3rd European Conference on the Future

Steuerung, Zielsetzungen und Möglichkeiten von FIWARE als Leitthemen der Sessions.

Am 4.-7. November fand die European Conference on the Future Internet in Hamburg statt. Über drei Tage war die Stadt Gastgeber und wurde zum Mittelpunkt des europäischen Entrepreneurships. Die internationale Konferenz bot ein abwechslungsreiches und informatives Programm und brachte die Stakeholder in der Diskussion der aktuellen Themen rund um das Thema Future Internet zusammen.

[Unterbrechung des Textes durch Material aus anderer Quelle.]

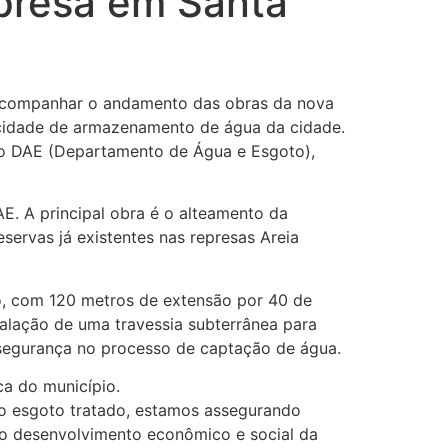
epresa em Santa
a acompanhar o andamento das obras da nova
acidade de armazenamento de água da cidade.
 do DAE (Departamento de Água e Esgoto),
E. A principal obra é o alteamento da
servas já existentes nas represas Areia
o, com 120 metros de extensão por 40 de
talação de uma travessia subterrânea para
segurança no processo de captação de água.
ca do município.
do esgoto tratado, estamos assegurando
a o desenvolvimento econômico e social da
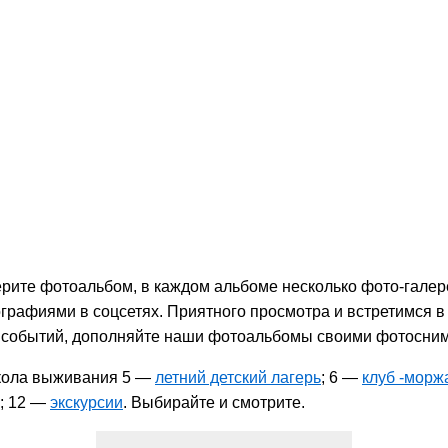
ите фотоальбом, в каждом альбоме несколько фото-галере
графиями в соцсетях. Приятного просмотра и встретимся в
х событий, дополняйте наши фотоальбомы своими фотосни
школа выживания 5 —
летний детский лагерь
; 6 —
клуб -морж
; 12 —
экскурсии
. Выбирайте и смотрите.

Die feierliche Eröffnung war bereits mit eindrucksvollen Speakern besetzt: Dr. Rolf Bösinger (State Council – business and innovation), Dan O’Connor, President (Power Diversity, LLC), Richard Stevens, Research Director (IDC), and Jesus Villasante, Head of Unit (European Commission, DG Connect). Mit ihren unterschiedlichen Blickwinkeln aus Wirtschaft und Politik brachten sie die Teilnehmer in Stimmung für die eindrucksvolle Konferenz, die unter dem Thema FIWARE Accelerator Programme stand.

Die FIWARE-Plattform ist eine von Unternehmen und Forschungseinrichtungen im »Future Internet Public Private Partnership« (FIPPP) der Europäischen Union entwickelten Infrastruktur-Lösung für die kostengünstige Entwicklung digitaler Applikationen. Diese Cloud-basierte Technologie ermöglicht die einfache Entwicklung und Bereitstellung von modernen Internet-Apps. FIWARE Accelerator – ein Netzwerk europäischer Organisationen – unterstützt und finanziert nach Auswahl die talentiertesten Teams und Geschäftsideen mit FIWARE-Technologie.

Ca. 700 internationale Gäste, 200 Start-Ups sowie Delegationen aus Europa, USA, Mexico, Kanada, Chile und Brasilien trafen auf Entwickler, die FIWARE community, Wissenschaftler, Venture Capitalists, Business Angels und Aussteller. Sie alle garantierten einen intensiven und konstruktiven Austausch von Informationen und Erfahrungen.









Die einzelnen Sessions waren vielfältig – ein ungewöhnliches Format bot The Capial Pitch: Business Angels und Venture Capital Funds stellten ihre Portfolios und Expertise vor und präsentierten sich auf der Bühne: Robert Koening, VC Ventures GmbH, Thierry Baujard, Founder und CEO von peacefulfish – consultancy for financing the creative industries, Mert Altindağ, Cloud Ararat, und Anastasios Stilianidis, Forschungs-, Entwicklungs- und Innovationsmanagement Universität Stuttgart, standen den Start-ups Rede und Antwort.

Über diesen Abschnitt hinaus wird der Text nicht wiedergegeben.